From genes to function: a deep dive into motoneuron bistability – MOTOBIS

The complexity of motor control continues to astonish neuroscientists. While the brain is often seen as the primary controller of movements, recent studies indicate that motoneurons from the spinal cord, which directly control muscles, play a more pivotal role than once believed. These motoneurons exhibit a unique firing characteristic known as "bistability." This behavior can be likened to a light switch with two positions: 'on' and 'off'. A brief excitation turns it 'on', and it remains so until a brief inhibition switches it 'off'. The 'on' state, marked by a self-sustained tonic spiking activity, seems ideal for motor tasks like posture. However, the role of bistable motoneurons in motor control remains enigmatic. Based on our previous publications on the subject (Nat. Medicine, Nat. Comm, Cell Reports...) and promising preliminary data, the project aims to elucidate the role of bistability in motor functions both under normal conditions and in the context of spasticity (hypertonia) that arises after a spinal cord injury.

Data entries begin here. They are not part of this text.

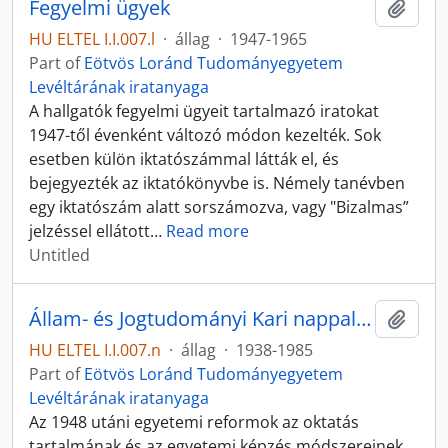
Fegyelmi ügyek
Add t
HU ELTEL I.I.007.l
·
állag
·
1947-1965
Part of
Eötvös Loránd Tudományegyetem
Levéltárának iratanyaga
A hallgatók fegyelmi ügyeit tartalmazó iratokat
1947-től évenként változó módon kezelték. Sok
esetben külön iktatószámmal látták el, és
bejegyezték az iktatókönyvbe is. Némely tanévben
egy iktatószám alatt sorszámozva, vagy "Bizalmas”
jelzéssel ellátott
…
Read more
Untitled
Állam- és Jogtudományi Kari nappali tagozatos hallgatók törzskönyve
Add t
HU ELTEL I.I.007.n
·
állag
·
1938-1985
Part of
Eötvös Loránd Tudományegyetem
Levéltárának iratanyaga
Az 1948 utáni egyetemi reformok az oktatás
tartalmának és az egyetemi képzés módszereinek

To effectively execute this project, we leverage the established collaboration among three partners, each bringing distinct yet complementary expertise spanning from molecular insights to computational and integrative neurosciences. The project is structured into 3 main axes: 1) A transcriptomic study of bistable motoneurons, focusing on ion channels and motoneuron typology, supplemented by research into their presence in humans. 2) An investigation into the influence of bistability on motor functions, especially postural ones, shedding new light on the established dogma of the size principle regarding motoneuron recruitment. 3) A study of the alterations of bistability associated with spasticity. We are confident that this work will stand as a benchmark in the field, paving the way for innovative therapeutic approaches.